Introduction to HCL

HCL-based configuration is built from two main constructs: arguments and blocks. The following is an example of a configuration language for a hypothetical application:

io_mode = "async"

service "http" "web_proxy" {
  listen_addr = "127.0.0.1:8080"

  process "main" {
    command = ["/usr/local/bin/awesome-app", "server"]
  }

  process "mgmt" {
    command = ["/usr/local/bin/awesome-app", "mgmt"]
  }
}

In the above example, io_mode is a top-level argument, while service introduces a block. Within the body of a block, further arguments and nested blocks are allowed. A block type may also expect a number of labels, which are the quoted names following the service keyword in the above example.

The specific keywords io_mode, service, process, etc here are application-defined. HCL provides the general block structure syntax, and can validate and decode configuration based on the application’s provided schema.

HCL is a structured configuration language rather than a data structure serialization language. This means that unlike languages such as JSON, YAML, or TOML, HCL is always decoded using an application-defined schema.
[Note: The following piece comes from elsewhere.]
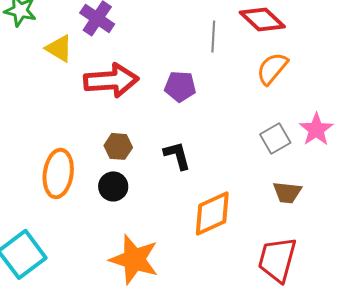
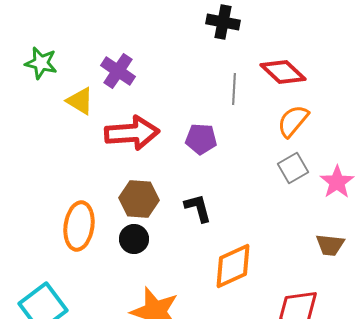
gray square: (275, 138) -> (293, 168), moved
brown hexagon: (118, 146) -> (139, 199), size x1.4
brown trapezoid: (287, 192) -> (330, 245), moved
However, HCL does have a JSON-based alternative syntax, which allows the same structure above to be generated using a standard JSON serializer when users wish to generate configuration programmatically rather than hand-write it:

{
  "io_mode": "async",
  "service": {
    "http": {
      "web_proxy": {
        "listen_addr": "127.0.0.1:8080",
        "process": {
          "main": {
            "command": ["/usr/local/bin/awesome-app", "server"]
          },
          "mgmt": {
            "command": ["/usr/local/bin/awesome-app", "mgmt"]
          },
        }
      }
    }
  }
}

The calling application can choose which syntaxes to support. JSON syntax may not be important or desirable for certain applications, but it is available for applications that need it. The schema provided by the calling application allows JSON input to be properly decoded even though JSON syntax is ambiguous in various ways, such as whether a JSON object is representing a nested block or an object expression.

The collection of arguments and blocks at a particular nesting level is called a body. A file always has a root body containing the top-level elements, and each block also has its own body representing the elements within it.

The term “attribute” can also be used to refer to what we’ve called an “argument” so far. The term “attribute” is also used for the fields of an object value in argument expressions, and so “argument” is used to refer specifically to the type of attribute that appears directly within a body.

The above examples show the general “texture” of HCL-based configuration. The full details of the syntax are covered in the language specifications.

Todo

Once the language specification documents have settled into a final location, link them from above.

Argument Expressions

The value of an argument can be a literal value shown above, or it may be an expression to allow arithmetic, deriving one value from another, etc.

listen_addr = env.LISTEN_ADDR

Built-in arithmetic and comparison operators are automatically available in all HCL-based configuration languages. A calling application may optionally provide variables that users can reference, like env in the above example, and custom functions to transform values in application-specific ways.

Full details of the expression syntax are in the HCL native syntax specification. Since JSON does not have an expression syntax, JSON-based configuration files use the native syntax expression language embedded inside JSON strings.

Todo

Once the language specification documents have settled into a final location, link to the native syntax specification from above.